Task requirements:
Starting with the line that contains "крупные лапы, создающие впечатление" and ending with the final line of the data below, print those lines exactly and nothing else.

***** Task inputs *****

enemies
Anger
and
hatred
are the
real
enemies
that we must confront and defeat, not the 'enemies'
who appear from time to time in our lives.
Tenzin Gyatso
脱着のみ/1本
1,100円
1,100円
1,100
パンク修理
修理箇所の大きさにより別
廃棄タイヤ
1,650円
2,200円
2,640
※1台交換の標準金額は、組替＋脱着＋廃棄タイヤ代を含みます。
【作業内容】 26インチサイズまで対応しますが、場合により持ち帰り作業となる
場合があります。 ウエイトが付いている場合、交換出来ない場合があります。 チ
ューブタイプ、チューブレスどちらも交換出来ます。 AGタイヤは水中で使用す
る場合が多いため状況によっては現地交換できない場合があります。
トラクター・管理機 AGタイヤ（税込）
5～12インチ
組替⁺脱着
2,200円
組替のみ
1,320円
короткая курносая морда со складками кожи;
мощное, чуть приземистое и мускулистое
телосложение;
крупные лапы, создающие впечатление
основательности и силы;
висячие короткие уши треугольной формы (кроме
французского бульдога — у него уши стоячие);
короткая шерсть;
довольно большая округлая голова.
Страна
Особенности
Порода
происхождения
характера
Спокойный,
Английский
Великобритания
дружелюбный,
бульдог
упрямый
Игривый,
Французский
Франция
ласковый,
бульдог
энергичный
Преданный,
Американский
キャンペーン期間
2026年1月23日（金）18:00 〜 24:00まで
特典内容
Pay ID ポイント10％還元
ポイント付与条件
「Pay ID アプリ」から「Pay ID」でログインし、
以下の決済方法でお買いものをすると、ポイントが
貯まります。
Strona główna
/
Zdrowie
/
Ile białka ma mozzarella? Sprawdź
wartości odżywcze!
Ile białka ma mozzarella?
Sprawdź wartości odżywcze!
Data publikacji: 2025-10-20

*****

The completed task:
крупные лапы, создающие впечатление
основательности и силы;
висячие короткие уши треугольной формы (кроме
французского бульдога — у него уши стоячие);
короткая шерсть;
довольно большая округлая голова.
Страна
Особенности
Порода
происхождения
характера
Спокойный,
Английский
Великобритания
дружелюбный,
бульдог
упрямый
Игривый,
Французский
Франция
ласковый,
бульдог
энергичный
Преданный,
Американский
キャンペーン期間
2026年1月23日（金）18:00 〜 24:00まで
特典内容
Pay ID ポイント10％還元
ポイント付与条件
「Pay ID アプリ」から「Pay ID」でログインし、
以下の決済方法でお買いものをすると、ポイントが
貯まります。
Strona główna
/
Zdrowie
/
Ile białka ma mozzarella? Sprawdź
wartości odżywcze!
Ile białka ma mozzarella?
Sprawdź wartości odżywcze!
Data publikacji: 2025-10-20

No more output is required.